The Peace Corps has been working internationally for more than 50 years in more than 139 countries. The Peace Corps has kept true to its mission over the years, “to promote world peace and friendship.” The Peace Corps is more vital than ever, working in collaboration with partner organizations and using cutting-edge technologies and well-tested best practices to enhance impact.
What better way to have students learn about the world than to partner with a Peace Corps volunteer in a country where the language they study is spoken. There is a division of the Peace Corps dedicated to providing these opportunities to teachers. It is called Global Connections and teachers can search for lesson plans and also apply to get a Peace Corps Exchange Partner. This program connects classrooms with a Peace Corps Volunteer serving abroad. Peace Corps Volunteers in the field exchange emails, letters, videos, photographs, and telephone calls with classrooms.

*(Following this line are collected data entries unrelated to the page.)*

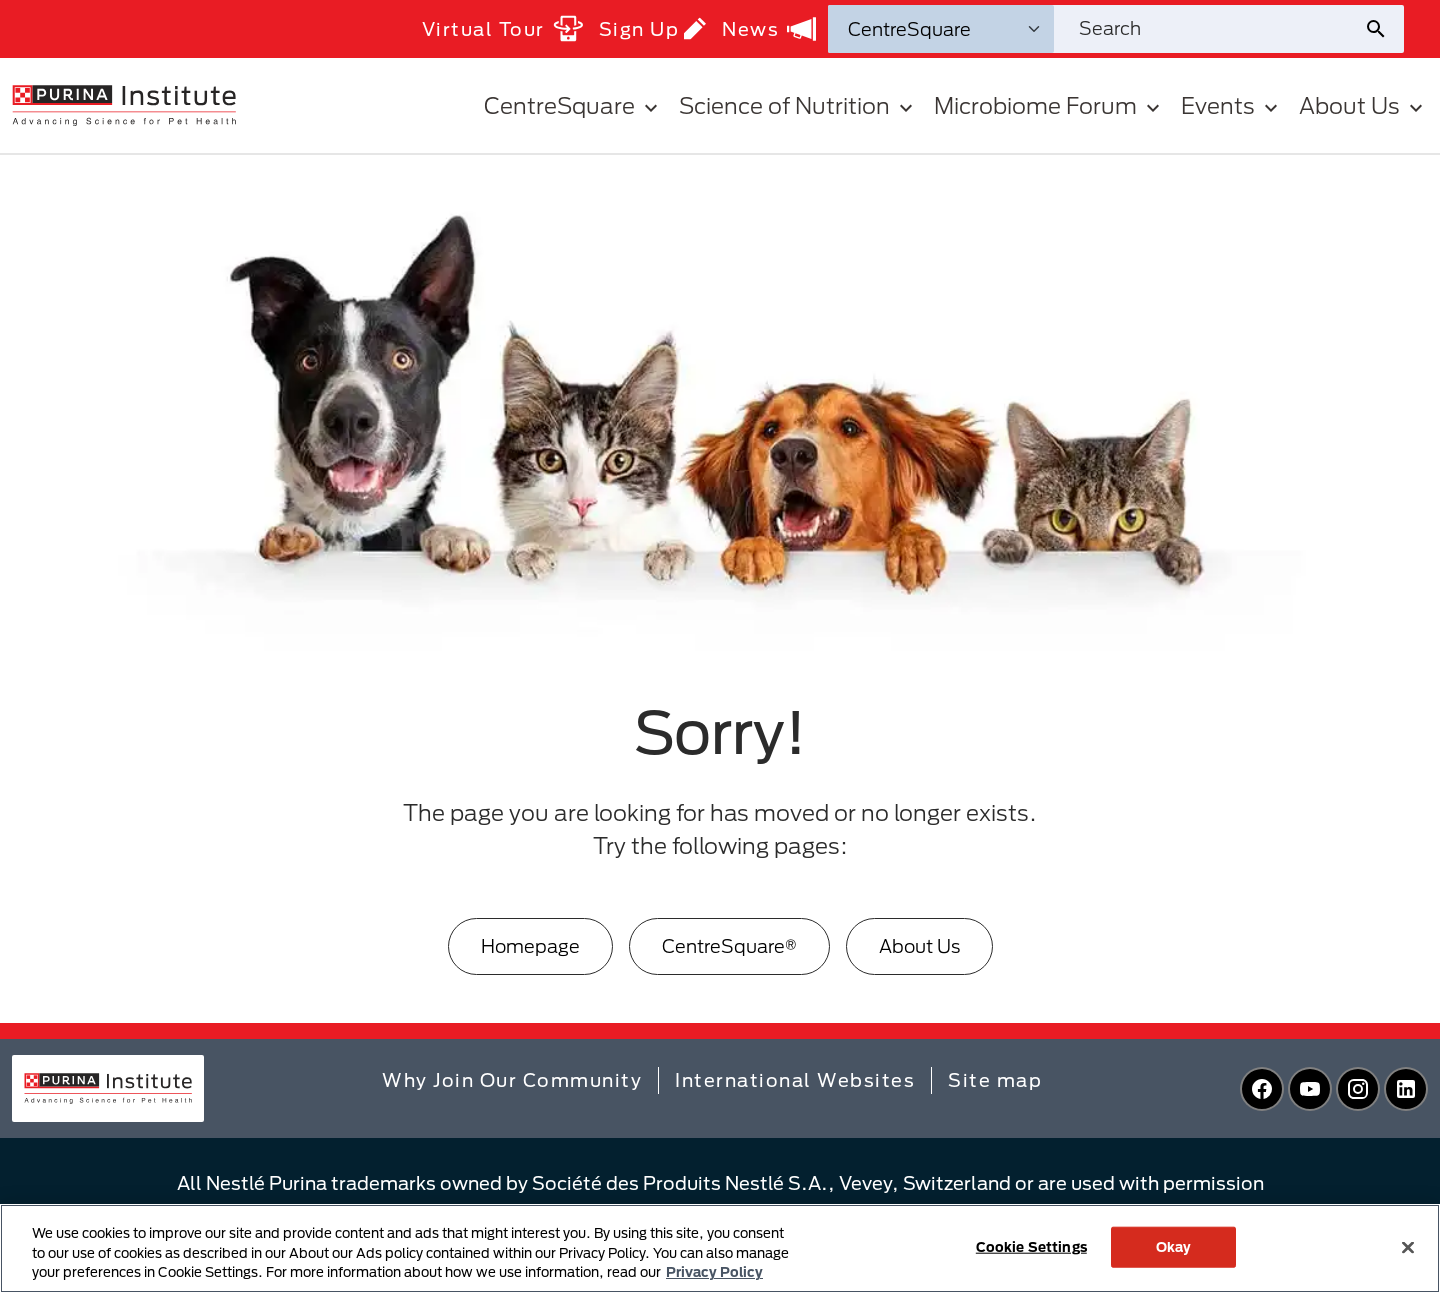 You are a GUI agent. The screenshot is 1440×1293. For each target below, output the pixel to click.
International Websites (795, 1080)
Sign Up (653, 28)
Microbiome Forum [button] (1049, 105)
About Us (919, 946)
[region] (720, 1248)
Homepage (530, 946)
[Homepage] (530, 946)
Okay (1174, 1246)
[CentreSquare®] (729, 946)
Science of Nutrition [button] (798, 105)
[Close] (1408, 1247)
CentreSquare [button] (573, 105)
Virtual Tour (502, 28)
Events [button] (1232, 105)
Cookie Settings (1031, 1246)
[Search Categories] (941, 29)
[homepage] (124, 104)
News (769, 29)
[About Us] (919, 946)
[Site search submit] (1383, 29)
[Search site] (1208, 29)
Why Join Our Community (512, 1080)
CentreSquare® (729, 946)
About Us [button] (1363, 105)
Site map (995, 1080)
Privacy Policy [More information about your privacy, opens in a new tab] (714, 1272) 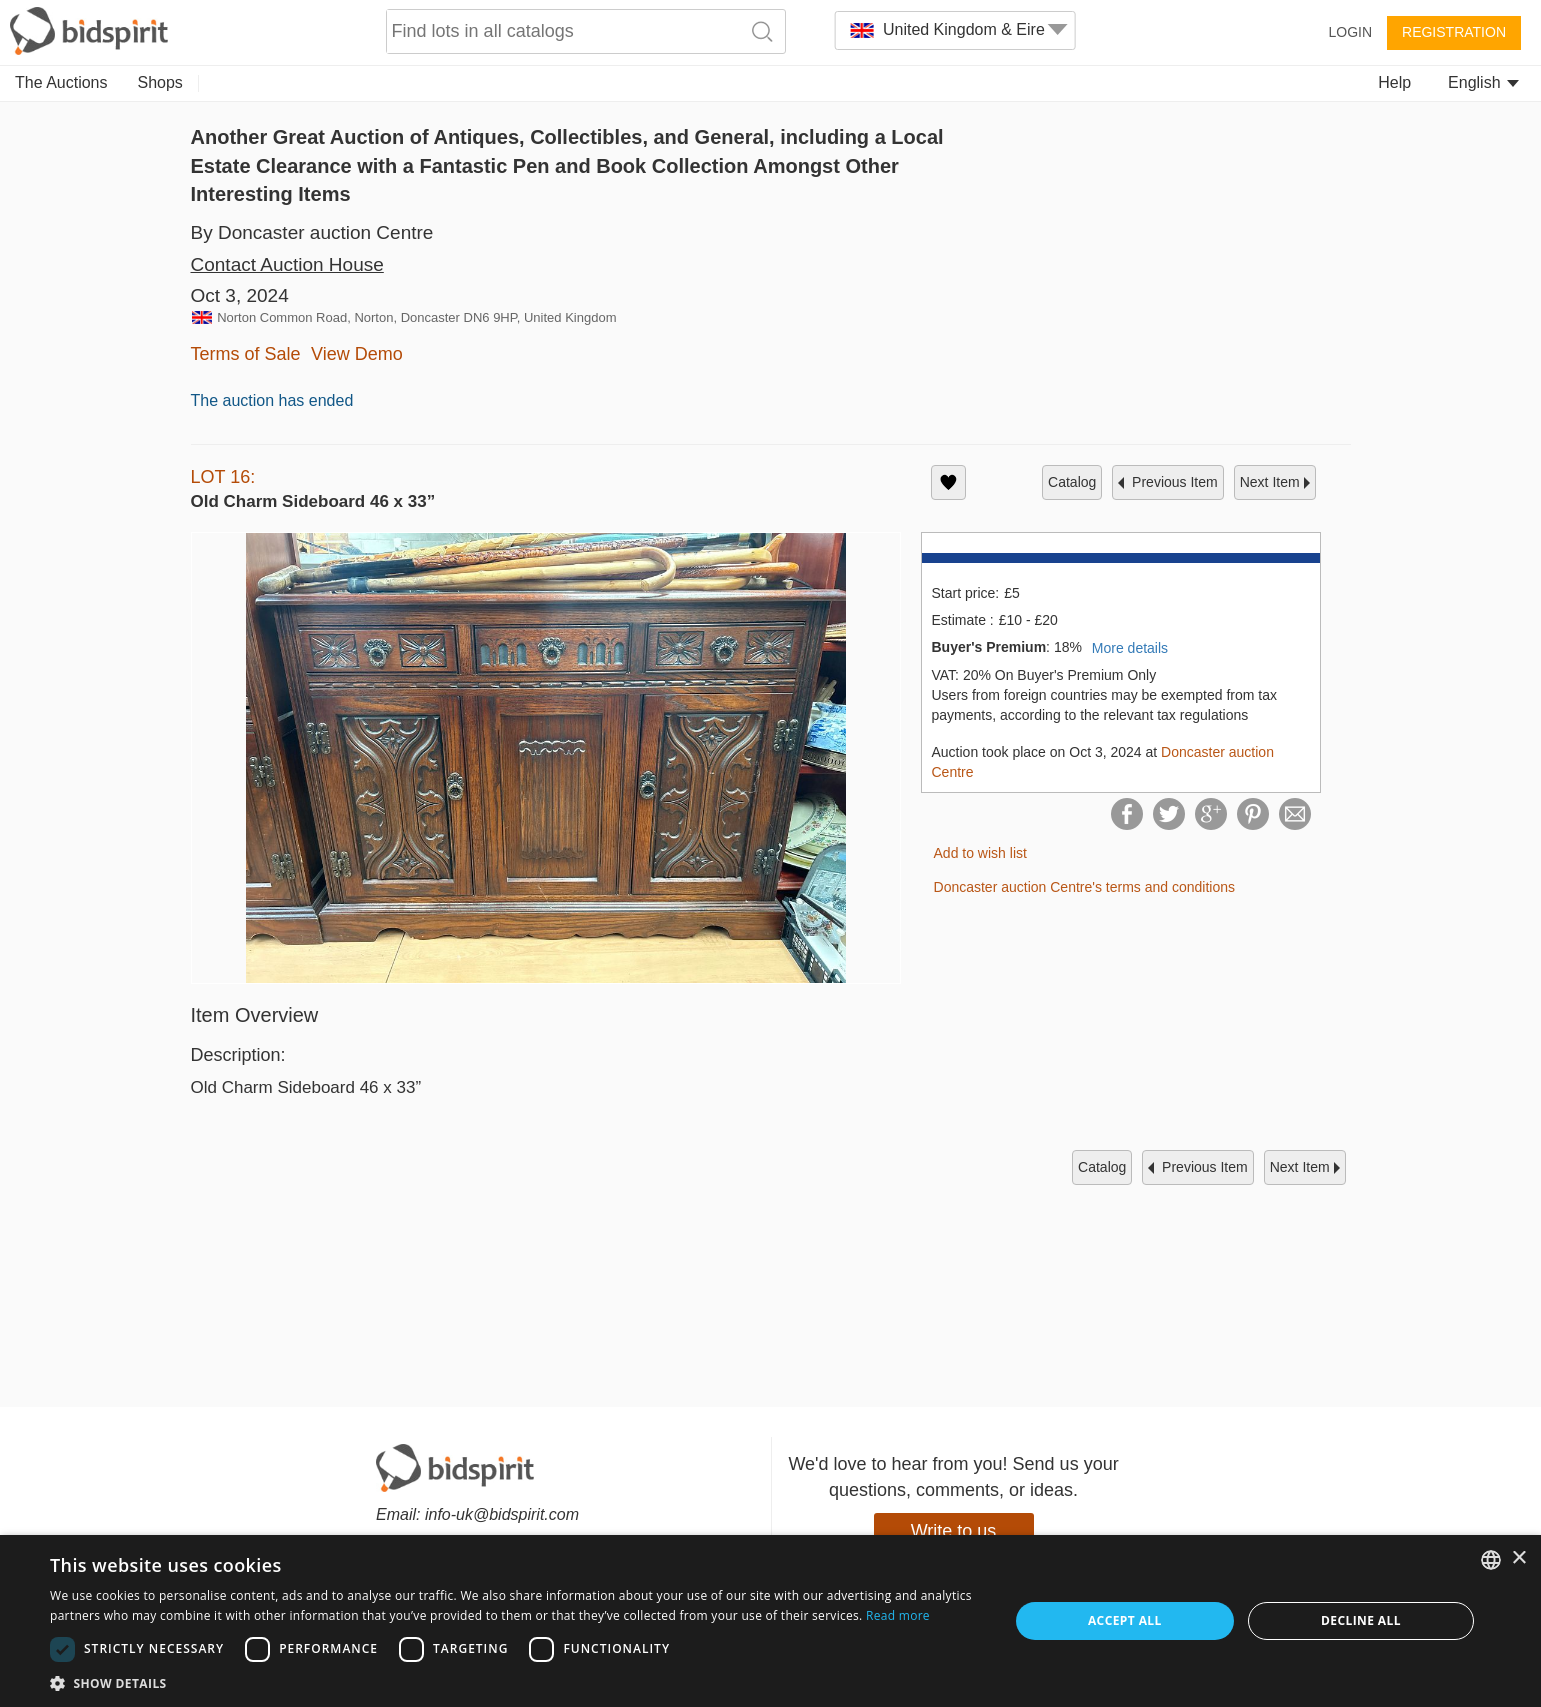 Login (1350, 32)
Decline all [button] (1361, 1620)
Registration (1454, 32)
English (1483, 82)
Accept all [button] (1125, 1620)
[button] (515, 1682)
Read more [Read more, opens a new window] (898, 1615)
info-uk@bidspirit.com (502, 1514)
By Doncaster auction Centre (312, 232)
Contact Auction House (287, 264)
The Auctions (61, 82)
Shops (160, 82)
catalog (1072, 482)
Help (1394, 82)
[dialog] (770, 1621)
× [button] (1518, 1558) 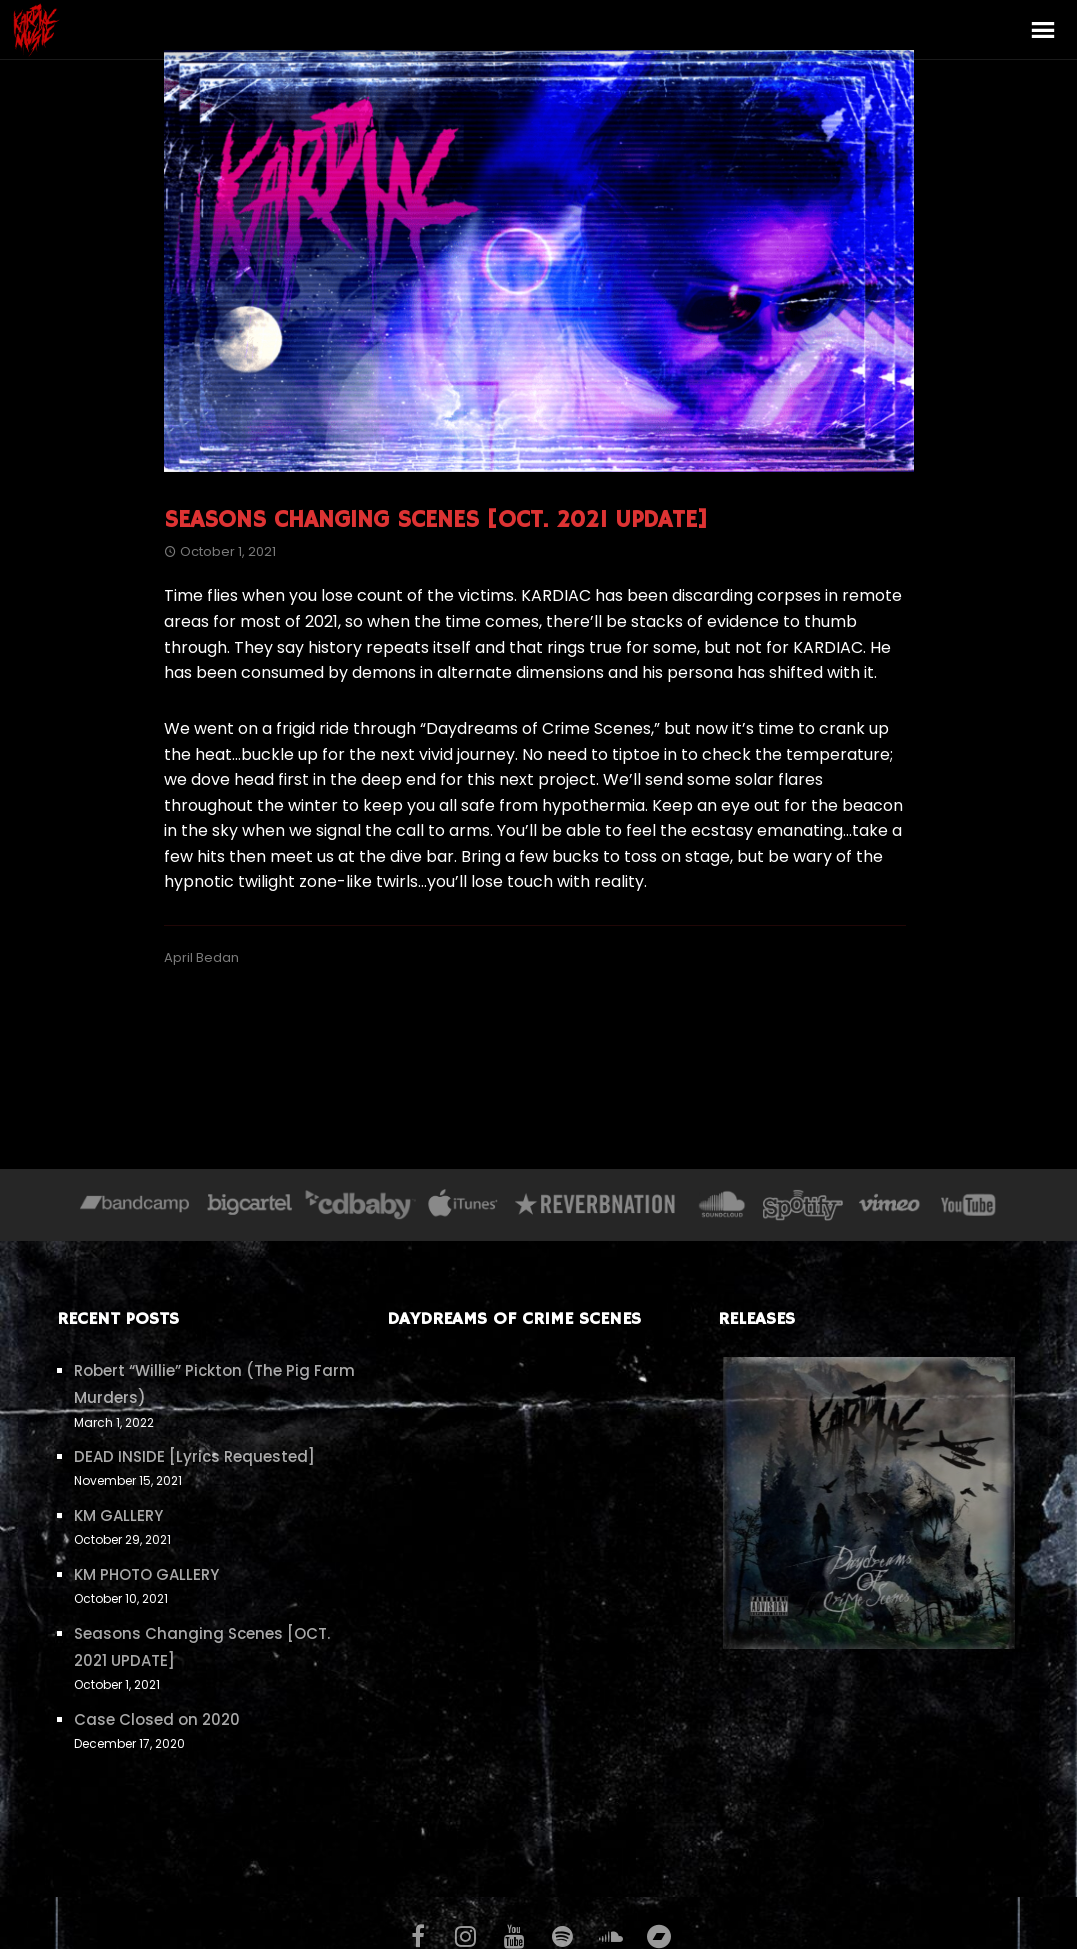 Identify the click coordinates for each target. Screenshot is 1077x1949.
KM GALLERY (118, 1515)
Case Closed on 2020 (157, 1719)
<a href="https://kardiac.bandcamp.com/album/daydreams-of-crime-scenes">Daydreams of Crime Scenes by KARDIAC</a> (538, 1592)
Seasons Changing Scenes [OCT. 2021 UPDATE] (436, 520)
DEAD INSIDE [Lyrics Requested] (194, 1456)
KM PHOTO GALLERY (146, 1574) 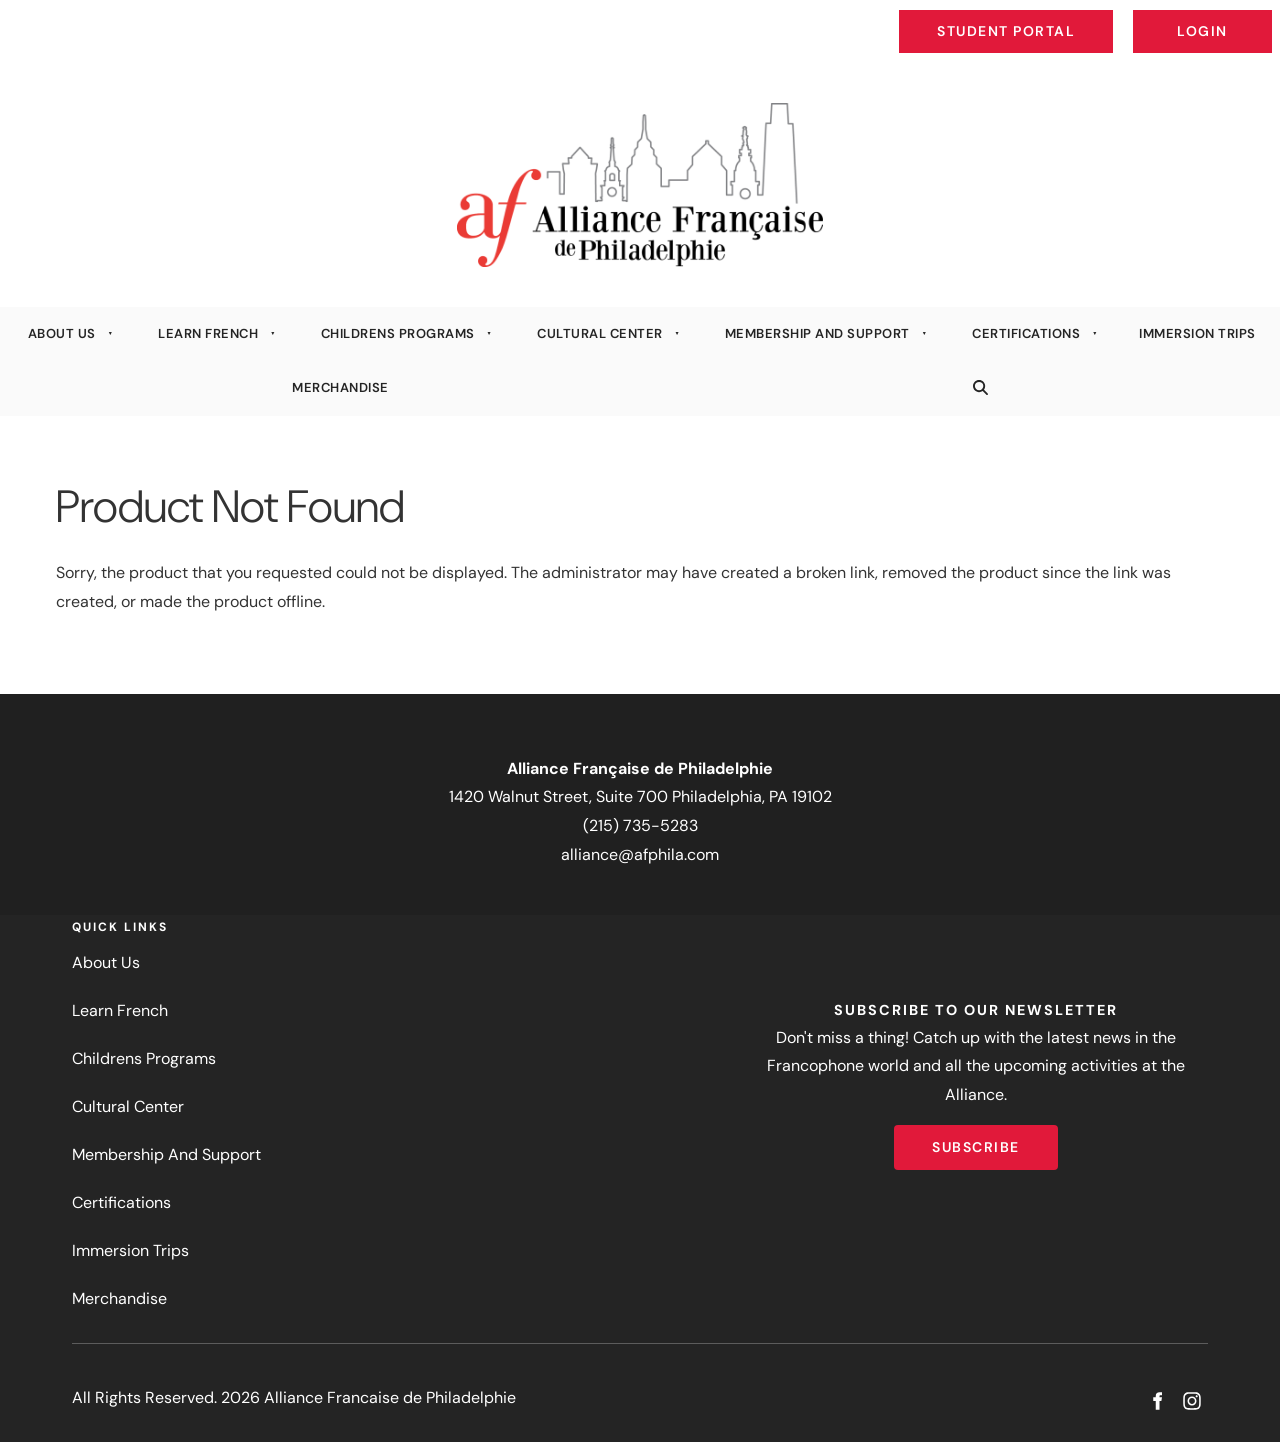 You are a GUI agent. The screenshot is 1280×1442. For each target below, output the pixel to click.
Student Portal (1052, 16)
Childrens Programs (398, 333)
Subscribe (976, 1139)
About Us (62, 333)
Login (1255, 16)
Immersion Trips (130, 1250)
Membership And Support (817, 333)
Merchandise (340, 387)
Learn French (208, 333)
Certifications (1026, 333)
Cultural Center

I have had a Peace Corps Exchange partner for several years and I have had novice and intermediate level exchanges between my students and students in a school in Senegal. Culture can start at the novice level. In fact, my 3rd grade class had an informative and interesting exchange. They began by writing a few sentences about themselves on one side of a sheet of paper (in French) and drew and labeled their family and home on the back. We sent these to Sam, our Peace Corps Volunteer, in Senegal along with blank copies of the paper that my students completed. Sam did the same activity with her students and sent them back. There were so many great conversations that happened simply by looking at way my students drew and labeled their families and homes and how that compared to the drawings of the Senegalese students.
Take advantage of the many great opportunities out there to connect students to the culture of the language that they are studying. No need to wait for intermediate or advanced levels, it can start at the novice level.